Il Taranto torna alla vittoria casalinga nella sfida contro il Grumentum, battendo i lucani con il punteggio di 3-0. Partita convincente, in un’atmosfera surreale con lo Iacovone deserto. Questa la nostra analisi reparto per reparto:
DIFESA: sostituito subito per infortunio Benvenga da Allegrini, la difesa a 3 di mister Panarelli è sempre attenta e pronta a chiudere i pochi spunti offensivi del Grumentum. Giocano bene tutti, Ferrara e Luigi Manzo in particolare. Allegrini dà sempre la carica e guida il reparto arretrato.

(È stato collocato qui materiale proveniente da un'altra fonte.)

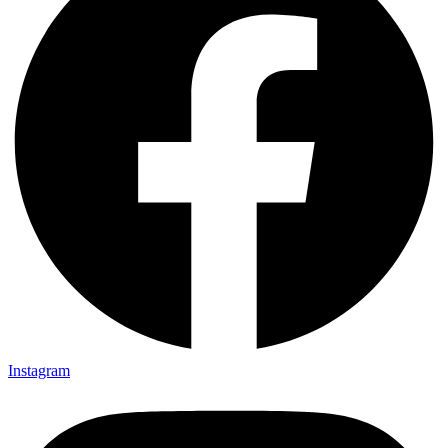
Instagram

Sposito viene impegnato in un paio di occasioni e salva il risultato con due grandi parate.
CENTROCAMPO: con l’assenza di Marco Cuccurullo, mister Panarelli decide di irrobustire la mediana di esperienza, schierando in mezzo al campo Stefano Manzo e Kelvin Matute, entrambi autori di grandi prestazioni per qualità e soprattutto quantità. Sulle fasce agiscono gli under Marino e Pelliccia che giocano una buona partita, con quest’ultimo che nel primo tempo spinge tanto e sfiora anche il goal. Sulla trequarti agisce Kenneth Van Ransbeeck, giocatore dalle ottime qualità tecniche, tra i migliori in campo per il Taranto. Al suo posto nella ripresa entra Fabio Oggiano che realizza il goal del 3-0 e si becca un cartellino giallo abbastanza evitabile.
ATTACCO: la coppia Genchi-Goretta sembra funzionare, i due si trovano molto bene in campo, entrambi riescono ad andare al goal. Goretta realizza la sua prima rete in maglia rossoblu nei primi minuti del match, Genchi invece appena inizia il secondo tempo, trovando la sua ottava rete stagionale. Nella ripresa spazio ad Olcese che fatica ad ambientarsi nella gara e tocca pochi palloni.